Databases

1 Regular Expressions in SQL

For things like partial matching of strings, all flavors of SQL provide the LIKE operator, which allows limited wildcard matching. With the LIKE operator the percent sign (%) stands for 0 or more characters, and the underscore (_) stands for exactly one. Many modern databases (MySQL included) provide the RLIKE operator, which uses regular expressions. For the remainder of these examples, we'll use the MySQL database running on springer.berkeley.edu. We'll write a regular expression to find all the artists who have exactly three words in their names.

springer.spector$ mysql -u stat133 -p albums
Enter password: 
Reading table information for completion of table and column names
You can turn off this feature to get a quicker startup with -A

Welcome to the MySQL monitor.  Commands end with ; or \g.
Your MySQL connection id is 11
Server version: 5.0.51a-3ubuntu5.4-log (Ubuntu)

Type 'help;' or '\h' for help. Type '\c' to clear the buffer.

mysql> SELECT name FROM Artist
    ->    WHERE name RLIKE '^[A-Za-z]+ [A-Za-z]+ [A-Za-z]+$';
+----------------------------------+
| name                             |
+----------------------------------+
| Mary Lou Williams                | 
| Dexter Gordon Quartet            | 
| Modern Jazz Septet               | 
| Eddie South Trio                 | 
| Gerry Mulligan Tentette          | 
| Bill Harris rarities             | 
| Jimmy Heath Sextet               | 
| Horae Parlan Trio                |

Note that in order to access the MySQL database, a username and password needed to be used.

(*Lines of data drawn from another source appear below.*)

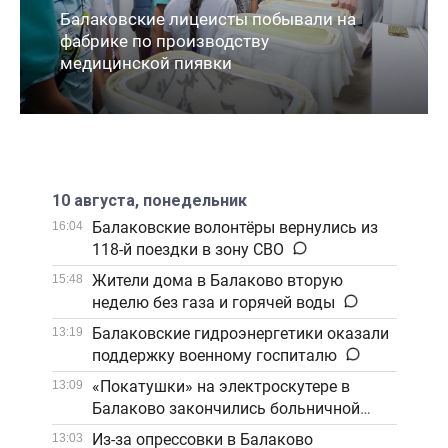
Балаковские лицеисты побывали на
фабрике по производству
медицинской пиявки
10 августа, понедельник
Балаковские волонтёры вернулись из
16:04
118-й поездки в зону СВО
Жители дома в Балаково вторую
15:48
неделю без газа и горячей воды
Балаковские гидроэнергетики оказали
13:19
поддержку военному госпиталю
«Покатушки» на электроскутере в
13:09
Балаково закончились больничной
койкой
Из-за опрессовки в Балаково
13:03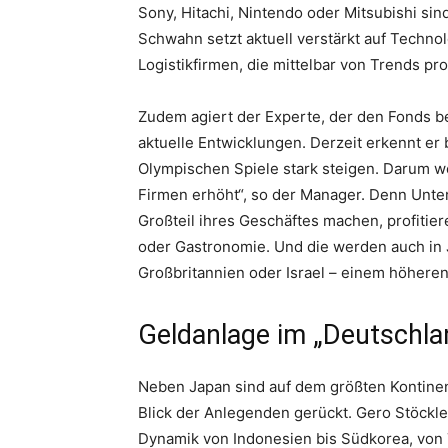
Sony, Hitachi, Nintendo oder Mitsubishi sin
Schwahn setzt aktuell verstärkt auf Techno
Logistikfirmen, die mittelbar von Trends prof
Zudem agiert der Experte, der den Fonds be
aktuelle Entwicklungen. Derzeit erkennt er
Olympischen Spiele stark steigen. Darum w
Firmen erhöht“, so der Manager. Denn Unt
Großteil ihres Geschäftes machen, profitie
oder Gastronomie. Und die werden auch in 
Großbritannien oder Israel – einem höhere
Geldanlage im „Deutschla
Neben Japan sind auf dem größten Kontinen
Blick der Anlegenden gerückt. Gero Stöckle
Dynamik von Indonesien bis Südkorea, von T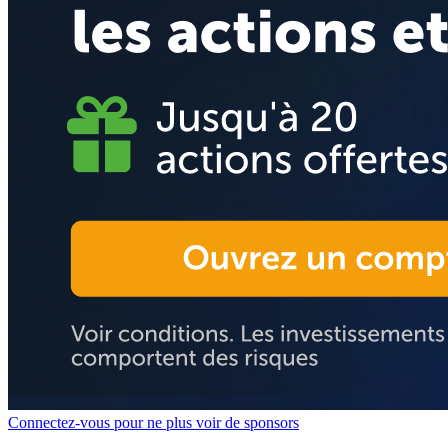
Connectez-vous pour ne plus voir de sponsors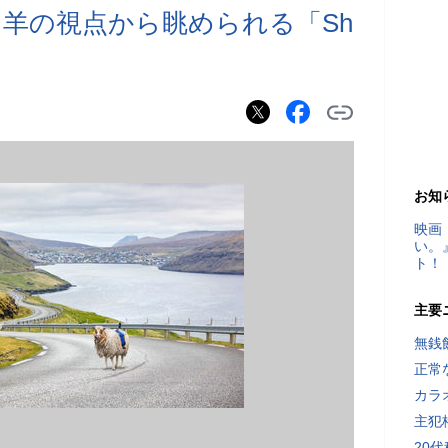
 羊の視点から眺められる「Sh
お知
映画
い。
ト！
主要
無銭
正常
カラ
主犯
20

If you look at the original definition of the SELECT statement, you'll notice the HAVING clause which we have not yet covered. The basic difference between HAVING and WHERE is that, due to the timing of operations in the database, we can't use computed variables (like SUM and AVG) in the WHERE clause, but you can in the HAVING clause. Suppose we wanted to find the artists for which there were more than five albums in the database. A first try might be as follows:

mysql > SELECT aid,COUNT(aid) as count FROM Album 
     -> WHERE count > 5
     -> GROUP BY aid; 
ERROR 1054 (42S22): Unknown column 'count' in 'where clause'

Since the WHERE clause doesn't have access to columns you've created through computations, MySQL can't find the computed variable (count). To fix this, add a HAVING clause after the GROUP BY clause:

mysql> SELECT aid,COUNT(aid) as count FROM Album
    ->    GROUP BY aid
    ->    HAVING count > 5;
+------+-------+
| aid  | count |
+------+-------+
|    0 |     6 | 
|   14 |     6 | 
|   20 |     9 | 
|   24 |     6 | 
|   40 |    15 | 
|   74 |     6 | 
|   92 |     6 | 
|  101 |     6 | 
|  107 |     9 | 

       . . .

Of course, queries like this are infinitely more useful if the bring in the relevant information from other tables:

mysql> SELECT ar.name as Artist,COUNT(al.alid) AS count
    ->      FROM Artist as ar, Album as al
    ->      WHERE ar.aid = al.aid
    ->      GROUP BY al.aid HAVING count > 5;
| Abdullah Ibrahim                 |     6 | 
| Ahmad Jamal                      |     9 | 
| Al Cohn                          |     6 | 
| Al Haig                          |    15 | 
| Andre Previn                     |     6 | 
| Anita O'Day                      |     6 | 
| Archie Shepp                     |     6 | 
       . . .

2 Accessing databases in R

To provide consistent access to different databases, R uses an intermediate layer of communication known as the DBI (Data Base Interface) library. As we've seen before, different commands are necessary to get information about different databases, so the DBI layer provides a set of routines that will work identically for all databases. Some of these routines are described in the following table.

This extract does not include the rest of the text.